* _Your task_
Write out the records that appear below, verbatim and complete, but without pictures.

Records contained in a dataset:

-=-=-=-=-

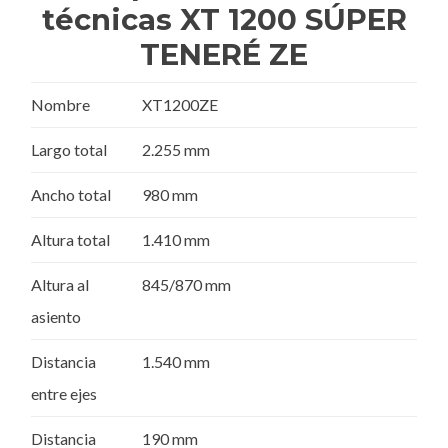
técnicas XT 1200 SÚPER
TENERÉ ZE
Nombre
XT1200ZE
Largo total
2.255 mm
Ancho total
980 mm
Altura total
1.410 mm
Altura al
845/870 mm
asiento
Distancia
1.540 mm
entre ejes
Distancia
190 mm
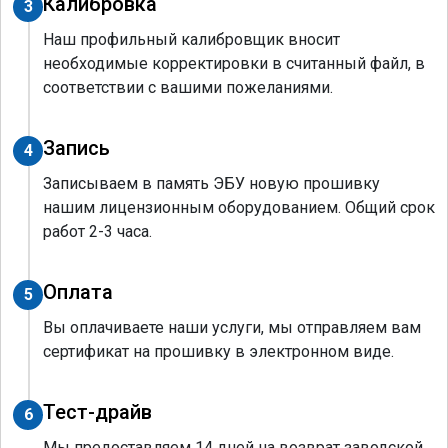
Калибровка
3
Наш профильный калибровщик вносит
необходимые корректировки в считанный файл, в
соответствии с вашими пожеланиями.
Запись
4
Записываем в память ЭБУ новую прошивку
нашим лицензионным оборудованием. Общий срок
работ 2-3 часа.
Оплата
5
Вы оплачиваете наши услуги, мы отправляем вам
сертификат на прошивку в электронном виде.
Тест-драйв
6
Мы предоставляем 14 дней на возврат заводской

-=-=-=-=-

* _Result_
técnicas XT 1200 SÚPER
TENERÉ ZE
Nombre
XT1200ZE
Largo total
2.255 mm
Ancho total
980 mm
Altura total
1.410 mm
Altura al
845/870 mm
asiento
Distancia
1.540 mm
entre ejes
Distancia
190 mm
Калибровка
3
Наш профильный калибровщик вносит
необходимые корректировки в считанный файл, в
соответствии с вашими пожеланиями.
Запись
4
Записываем в память ЭБУ новую прошивку
нашим лицензионным оборудованием. Общий срок
работ 2-3 часа.
Оплата
5
Вы оплачиваете наши услуги, мы отправляем вам
сертификат на прошивку в электронном виде.
Тест-драйв
6
Мы предоставляем 14 дней на возврат заводской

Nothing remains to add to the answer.